Unvetted agents with broad network access create prompt-injection and credential-theft risks

Ronghui Gu, co-founder and CEO of blockchain security auditor CertiK, warned this week that rapid deployment of unisolated, unvetted AI agents creates widespread security vulnerabilities. His concerns center on agents that now operate beyond chat interfaces, calling external tools, reading local files, triggering workflows, and accessing financial infrastructure.

“Right now, agents are no longer just answering questions in a chat window,” Gu said. “They are beginning to call external tools, read local files, trigger workflows, and interact with financial infrastructure. But if you do not isolate the execution environment and scan these tools first, you are handing a compromised identity broad internal access to your entire network.”

CertiK’s analysis identified hundreds of critical security advisories in agent structures. Researchers also discovered hundreds of malicious skills, fake installers, and lookalike dependency packages on open agent utility hubs. A separate supply-chain attack known as TrapDoor planted 34 malicious packages across npm, PyPI, and Crates.io.

Prompt injection attacks pose a particular threat. These attacks embed hidden natural language instructions in webpages, PDFs, or emails to redirect AI agent behavior without requiring malicious code. Malicious plug-ins use natural language to influence agent actions, bypassing signature-based antivirus software entirely.

“The scam apps use natural language to influence behavior, making them totally resistant to traditional antivirus scans,” Gu said. “And right now, it is even easier to scam the machine than it is to scam a human.”

CertiK’s telemetry observed automated onchain scams designed to target other AI trading bots and automated agent systems. These hyperfast, ephemeral scams operate for 10 minutes or a few hours before disappearing, making detection difficult.

Industry leaders acknowledge the scale of the emerging problem. Brian Armstrong, CEO of Coinbase, stated that “very soon there are going to be more AI agents than humans making transactions.” Changpeng Zhao, founder of Binance, predicted agents will “make one million times more payments than humans.”

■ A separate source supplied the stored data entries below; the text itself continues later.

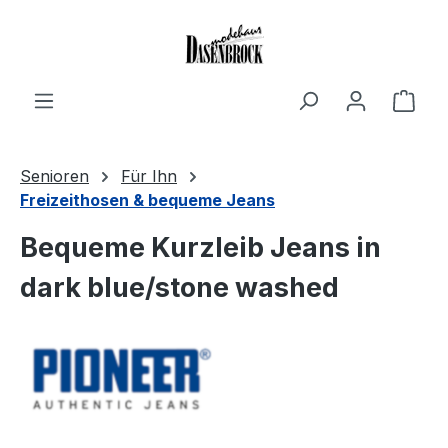
Zum Hauptinhalt springen
Ware
Senioren
Für Ihn
Freizeithosen & bequeme Jeans
Bequeme Kurzleib Jeans in
dark blue/stone washed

Charles Hoskinson, founder and CEO of Input Output, predicts AI agents will become more relevant than humans on the internet by 2035, underscoring the urgency of establishing secure deployment standards now.

Gu’s warnings align with CertiK’s landmark deep-dive report into agent infrastructure vulnerabilities. The core vulnerability stems from a lack of isolation between agent execution environments and external systems. Without proper sandboxing and pre-deployment scanning, agents operating with legitimate credentials can become conduits for attackers to access user data, financial accounts, and internal networks.

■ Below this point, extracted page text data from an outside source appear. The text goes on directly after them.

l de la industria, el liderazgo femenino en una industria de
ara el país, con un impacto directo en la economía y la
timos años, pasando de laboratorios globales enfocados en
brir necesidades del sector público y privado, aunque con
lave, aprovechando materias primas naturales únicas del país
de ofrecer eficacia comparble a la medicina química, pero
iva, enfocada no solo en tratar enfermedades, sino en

The credential access problem

As agents gain autonomy to interact with financial systems, the attack surface expands dramatically. A compromised agent or malicious plug-in can inherit the permissions of its deployment context. An agent with access to a user’s API keys, wallet credentials, or banking tokens becomes a liability if its execution environment is not isolated.

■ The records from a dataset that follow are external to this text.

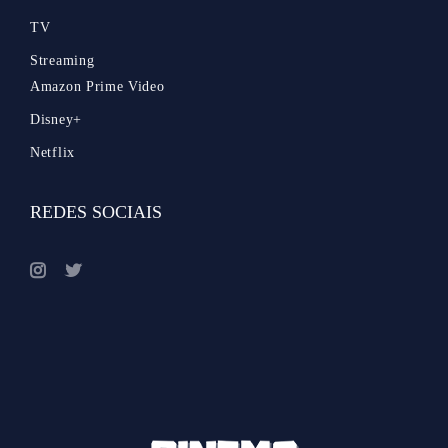
TV
Streaming
Amazon Prime Video
Disney+
Netflix
REDES SOCIAIS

Traditional security tools designed for human-operated systems do not detect natural language manipulation. Antivirus software relies on signature matching and behavioral heuristics tuned for binary executables and known malware families. AI agents, by contrast, respond to linguistic input that can be crafted to bypass those defenses entirely.

The convergence of three factors creates acute risk: agents now operate autonomously in production environments, they access sensitive systems and credentials, and the attack methods targeting them exploit natural language processing rather than code vulnerabilities.